*What needs to be done*
Copy all lines below that use the word "screenshot".

*Source information*
--- START ---

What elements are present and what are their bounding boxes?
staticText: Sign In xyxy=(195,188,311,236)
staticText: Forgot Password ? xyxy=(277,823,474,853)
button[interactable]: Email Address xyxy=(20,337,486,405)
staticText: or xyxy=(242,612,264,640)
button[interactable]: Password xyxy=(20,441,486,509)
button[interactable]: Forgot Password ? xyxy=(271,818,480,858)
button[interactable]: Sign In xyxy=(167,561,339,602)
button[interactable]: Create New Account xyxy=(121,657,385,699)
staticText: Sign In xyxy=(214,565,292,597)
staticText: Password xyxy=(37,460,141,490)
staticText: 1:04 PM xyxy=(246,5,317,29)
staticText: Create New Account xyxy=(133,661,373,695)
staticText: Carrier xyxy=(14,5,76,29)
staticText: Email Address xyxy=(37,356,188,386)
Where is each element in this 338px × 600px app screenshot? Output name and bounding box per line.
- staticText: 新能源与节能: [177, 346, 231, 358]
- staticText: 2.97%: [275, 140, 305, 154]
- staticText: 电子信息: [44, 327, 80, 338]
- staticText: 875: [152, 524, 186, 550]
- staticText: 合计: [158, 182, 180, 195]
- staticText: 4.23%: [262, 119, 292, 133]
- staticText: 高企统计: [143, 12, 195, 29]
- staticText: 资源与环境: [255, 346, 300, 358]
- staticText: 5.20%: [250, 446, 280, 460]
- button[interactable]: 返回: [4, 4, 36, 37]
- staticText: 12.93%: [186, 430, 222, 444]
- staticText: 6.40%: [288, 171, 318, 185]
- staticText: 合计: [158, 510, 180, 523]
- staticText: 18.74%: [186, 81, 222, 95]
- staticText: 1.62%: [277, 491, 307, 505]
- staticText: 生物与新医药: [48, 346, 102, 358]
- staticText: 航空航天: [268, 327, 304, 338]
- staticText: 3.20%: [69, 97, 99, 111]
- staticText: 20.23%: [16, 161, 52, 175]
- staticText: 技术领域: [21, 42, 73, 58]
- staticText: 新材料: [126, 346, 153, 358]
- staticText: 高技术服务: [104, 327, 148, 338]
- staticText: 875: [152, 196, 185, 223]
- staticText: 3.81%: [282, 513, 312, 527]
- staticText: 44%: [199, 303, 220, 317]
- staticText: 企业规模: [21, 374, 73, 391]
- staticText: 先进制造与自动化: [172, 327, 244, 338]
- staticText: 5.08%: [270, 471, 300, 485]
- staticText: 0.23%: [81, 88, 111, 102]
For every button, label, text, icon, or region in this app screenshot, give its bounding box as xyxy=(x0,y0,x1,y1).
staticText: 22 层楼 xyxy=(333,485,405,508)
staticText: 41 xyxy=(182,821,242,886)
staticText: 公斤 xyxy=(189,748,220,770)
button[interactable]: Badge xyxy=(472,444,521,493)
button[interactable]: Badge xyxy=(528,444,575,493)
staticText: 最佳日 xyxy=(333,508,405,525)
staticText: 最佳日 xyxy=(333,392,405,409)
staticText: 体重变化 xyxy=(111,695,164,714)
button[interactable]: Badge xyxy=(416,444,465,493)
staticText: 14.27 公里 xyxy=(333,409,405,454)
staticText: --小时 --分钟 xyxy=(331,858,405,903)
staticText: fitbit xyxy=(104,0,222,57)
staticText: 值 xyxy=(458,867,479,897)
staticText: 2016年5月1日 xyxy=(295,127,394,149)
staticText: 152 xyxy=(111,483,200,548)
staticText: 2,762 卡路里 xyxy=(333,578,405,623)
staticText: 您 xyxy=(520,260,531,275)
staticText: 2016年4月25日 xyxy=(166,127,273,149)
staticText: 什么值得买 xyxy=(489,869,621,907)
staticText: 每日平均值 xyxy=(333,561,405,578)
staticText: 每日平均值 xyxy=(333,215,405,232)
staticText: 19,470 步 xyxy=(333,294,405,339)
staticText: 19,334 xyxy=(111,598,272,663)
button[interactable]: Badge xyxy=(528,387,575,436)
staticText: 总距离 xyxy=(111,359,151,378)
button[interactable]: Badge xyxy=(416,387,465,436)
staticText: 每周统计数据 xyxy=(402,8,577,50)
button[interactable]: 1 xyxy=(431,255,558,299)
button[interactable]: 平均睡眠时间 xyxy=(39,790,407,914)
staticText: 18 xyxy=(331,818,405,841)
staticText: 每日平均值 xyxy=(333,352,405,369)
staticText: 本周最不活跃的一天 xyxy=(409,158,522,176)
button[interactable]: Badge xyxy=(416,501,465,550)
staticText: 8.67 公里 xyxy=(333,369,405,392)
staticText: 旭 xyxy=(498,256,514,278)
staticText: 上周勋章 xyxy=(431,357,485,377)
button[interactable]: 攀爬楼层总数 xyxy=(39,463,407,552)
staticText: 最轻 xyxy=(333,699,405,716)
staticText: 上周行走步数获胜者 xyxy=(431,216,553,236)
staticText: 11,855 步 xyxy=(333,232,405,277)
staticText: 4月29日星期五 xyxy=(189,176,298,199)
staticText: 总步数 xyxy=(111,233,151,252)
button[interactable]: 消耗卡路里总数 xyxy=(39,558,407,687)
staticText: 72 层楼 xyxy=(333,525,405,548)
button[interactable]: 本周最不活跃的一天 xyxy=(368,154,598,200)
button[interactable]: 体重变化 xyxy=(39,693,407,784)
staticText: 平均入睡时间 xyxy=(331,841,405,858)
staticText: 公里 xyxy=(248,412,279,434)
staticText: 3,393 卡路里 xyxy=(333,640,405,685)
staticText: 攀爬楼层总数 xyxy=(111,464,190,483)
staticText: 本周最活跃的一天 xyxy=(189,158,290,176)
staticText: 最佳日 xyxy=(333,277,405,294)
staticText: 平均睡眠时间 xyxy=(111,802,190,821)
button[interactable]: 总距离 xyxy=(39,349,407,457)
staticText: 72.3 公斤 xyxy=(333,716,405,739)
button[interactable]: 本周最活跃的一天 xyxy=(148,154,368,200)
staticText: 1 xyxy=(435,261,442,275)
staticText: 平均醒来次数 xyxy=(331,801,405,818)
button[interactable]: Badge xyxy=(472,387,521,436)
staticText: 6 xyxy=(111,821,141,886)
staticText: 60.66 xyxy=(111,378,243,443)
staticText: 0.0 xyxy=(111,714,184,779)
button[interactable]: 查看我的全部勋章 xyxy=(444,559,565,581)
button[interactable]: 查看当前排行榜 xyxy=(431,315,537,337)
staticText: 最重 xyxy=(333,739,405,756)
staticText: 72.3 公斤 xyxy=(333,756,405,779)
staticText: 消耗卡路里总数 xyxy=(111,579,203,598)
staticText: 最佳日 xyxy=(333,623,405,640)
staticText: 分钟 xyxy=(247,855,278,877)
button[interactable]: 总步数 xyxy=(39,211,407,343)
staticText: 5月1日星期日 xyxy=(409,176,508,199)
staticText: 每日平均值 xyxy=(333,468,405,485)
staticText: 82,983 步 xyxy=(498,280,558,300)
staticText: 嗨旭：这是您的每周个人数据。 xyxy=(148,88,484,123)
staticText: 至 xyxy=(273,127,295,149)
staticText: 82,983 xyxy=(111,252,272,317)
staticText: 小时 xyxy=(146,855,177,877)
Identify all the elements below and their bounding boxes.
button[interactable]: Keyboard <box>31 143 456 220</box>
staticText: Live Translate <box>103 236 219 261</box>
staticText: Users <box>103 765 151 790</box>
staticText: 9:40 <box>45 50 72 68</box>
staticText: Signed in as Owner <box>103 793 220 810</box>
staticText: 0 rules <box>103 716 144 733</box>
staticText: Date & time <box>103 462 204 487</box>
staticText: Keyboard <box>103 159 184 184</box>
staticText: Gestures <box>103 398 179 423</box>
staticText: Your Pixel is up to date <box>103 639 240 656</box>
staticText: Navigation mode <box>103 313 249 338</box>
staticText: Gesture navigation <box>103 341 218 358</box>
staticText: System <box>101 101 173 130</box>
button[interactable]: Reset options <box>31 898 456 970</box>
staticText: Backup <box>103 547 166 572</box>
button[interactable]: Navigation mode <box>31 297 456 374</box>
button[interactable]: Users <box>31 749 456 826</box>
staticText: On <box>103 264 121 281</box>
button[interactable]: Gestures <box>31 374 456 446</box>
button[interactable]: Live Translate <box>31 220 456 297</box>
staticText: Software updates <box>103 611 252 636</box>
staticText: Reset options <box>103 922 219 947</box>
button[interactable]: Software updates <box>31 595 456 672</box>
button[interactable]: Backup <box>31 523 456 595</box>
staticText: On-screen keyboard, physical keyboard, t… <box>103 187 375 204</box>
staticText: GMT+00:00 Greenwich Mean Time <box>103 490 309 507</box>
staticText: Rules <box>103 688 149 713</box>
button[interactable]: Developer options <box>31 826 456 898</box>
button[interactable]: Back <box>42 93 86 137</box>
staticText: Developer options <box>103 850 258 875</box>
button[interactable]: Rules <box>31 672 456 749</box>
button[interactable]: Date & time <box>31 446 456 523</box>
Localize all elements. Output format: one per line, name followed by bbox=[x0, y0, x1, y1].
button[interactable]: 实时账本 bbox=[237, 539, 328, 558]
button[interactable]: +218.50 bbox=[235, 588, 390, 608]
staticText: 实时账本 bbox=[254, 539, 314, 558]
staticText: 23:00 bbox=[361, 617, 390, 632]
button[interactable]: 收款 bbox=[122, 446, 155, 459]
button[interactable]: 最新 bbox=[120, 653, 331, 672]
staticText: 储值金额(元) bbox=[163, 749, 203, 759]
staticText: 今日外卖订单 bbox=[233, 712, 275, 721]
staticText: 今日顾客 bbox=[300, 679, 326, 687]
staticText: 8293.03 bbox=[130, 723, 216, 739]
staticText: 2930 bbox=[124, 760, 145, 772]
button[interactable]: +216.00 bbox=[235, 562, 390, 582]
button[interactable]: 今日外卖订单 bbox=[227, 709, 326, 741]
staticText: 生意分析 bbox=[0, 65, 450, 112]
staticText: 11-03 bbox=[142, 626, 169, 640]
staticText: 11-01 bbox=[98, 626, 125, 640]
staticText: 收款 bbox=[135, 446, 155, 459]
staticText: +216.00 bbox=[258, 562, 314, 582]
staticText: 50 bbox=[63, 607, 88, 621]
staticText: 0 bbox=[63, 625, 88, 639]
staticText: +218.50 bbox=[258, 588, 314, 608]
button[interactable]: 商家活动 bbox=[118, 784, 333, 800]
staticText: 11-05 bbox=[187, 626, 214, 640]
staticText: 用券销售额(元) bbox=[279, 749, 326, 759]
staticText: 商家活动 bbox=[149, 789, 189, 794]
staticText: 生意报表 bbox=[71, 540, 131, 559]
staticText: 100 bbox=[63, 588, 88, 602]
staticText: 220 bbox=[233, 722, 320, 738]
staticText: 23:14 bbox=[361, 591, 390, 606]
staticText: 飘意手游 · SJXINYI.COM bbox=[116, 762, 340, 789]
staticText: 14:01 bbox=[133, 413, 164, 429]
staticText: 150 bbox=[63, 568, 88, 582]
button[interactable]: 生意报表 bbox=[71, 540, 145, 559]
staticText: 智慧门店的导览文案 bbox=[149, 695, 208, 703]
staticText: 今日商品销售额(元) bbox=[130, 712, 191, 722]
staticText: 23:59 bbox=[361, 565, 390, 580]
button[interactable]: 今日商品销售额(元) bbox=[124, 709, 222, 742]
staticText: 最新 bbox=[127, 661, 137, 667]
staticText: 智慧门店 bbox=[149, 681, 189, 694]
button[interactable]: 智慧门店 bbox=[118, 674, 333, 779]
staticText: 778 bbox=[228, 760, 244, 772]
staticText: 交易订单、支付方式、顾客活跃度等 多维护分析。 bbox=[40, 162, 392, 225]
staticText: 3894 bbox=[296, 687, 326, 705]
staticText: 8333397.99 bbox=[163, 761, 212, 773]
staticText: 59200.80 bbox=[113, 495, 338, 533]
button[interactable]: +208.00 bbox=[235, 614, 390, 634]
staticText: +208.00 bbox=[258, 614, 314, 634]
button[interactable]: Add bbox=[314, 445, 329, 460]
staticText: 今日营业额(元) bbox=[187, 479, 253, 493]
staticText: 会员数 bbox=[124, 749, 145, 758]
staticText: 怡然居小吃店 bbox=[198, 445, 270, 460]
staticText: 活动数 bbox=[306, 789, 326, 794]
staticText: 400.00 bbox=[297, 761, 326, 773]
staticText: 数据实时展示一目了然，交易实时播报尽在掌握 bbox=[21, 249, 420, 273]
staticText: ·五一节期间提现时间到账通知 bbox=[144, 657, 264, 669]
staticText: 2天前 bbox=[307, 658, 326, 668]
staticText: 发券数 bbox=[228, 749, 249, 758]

--- END ---

*Task output*
Where is each element in this 338px × 600px app screenshot? Output name and bounding box per line.
For every button, label, text, icon, or region in this app screenshot, give its bounding box as xyxy=(x0,y0,x1,y1).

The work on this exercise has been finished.